JS bindings for tauri-plugin-android-installer — install Android APKs from a Tauri v2 app.

Readme

tauri-plugin-android-installer

I was working on a mobile app and found myself having to handle internal distribution. Manual APK sharing is painful and I was not in the mood to fight with Play Store either. I decided to wire up a simple update system in the app. Instead of a plain .apk download I wanted the flow to be smooth and contained in the application itself. As such, this plugin was born.

NOTE: Plugin coded with AI, review before using.

Install an Android .apk from a local file path in a Tauri v2 app. Use it for in-app self-updates or sideloading a downloaded APK.

It does one thing: install(path). Downloading is not handled here.
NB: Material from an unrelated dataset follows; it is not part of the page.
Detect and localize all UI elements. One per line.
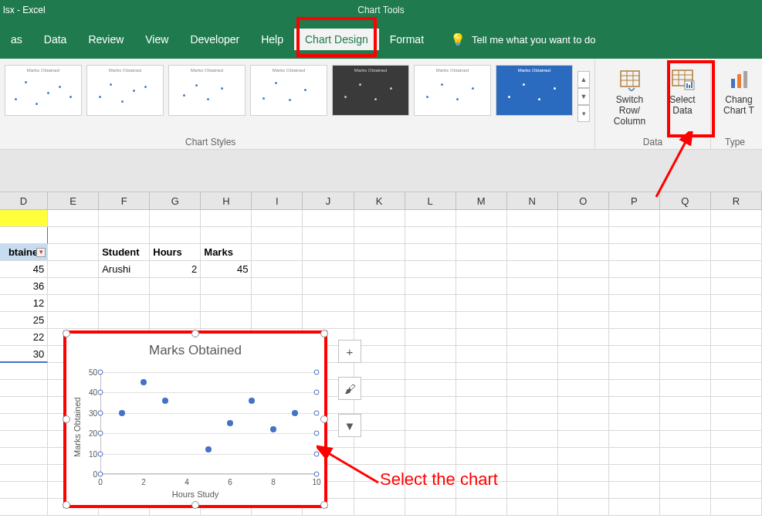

Pair it with @tauri-apps/plugin-upload or any other way you get the file onto disk.

What it can and can't tell you

Android never lets an app install another app silently. The system installer UI ("Do you want to install this app?") always shows. That shapes the API:

  • Installer launched. Tracked: install() resolves.
  • Failed to launch (file missing, bad path, no permission). Tracked: install() rejects with a reason.
  • User cancelled / install failed. Not tracked by this plugin. Detecting those needs PackageInstaller sessions, which this plugin doesn't use (yet).
  • Install succeeded. Can't be observed for a self-update. Android replaces your APK and kills the process, so no callback fires. Check on the next launch with getVersion() from @tauri-apps/api/app.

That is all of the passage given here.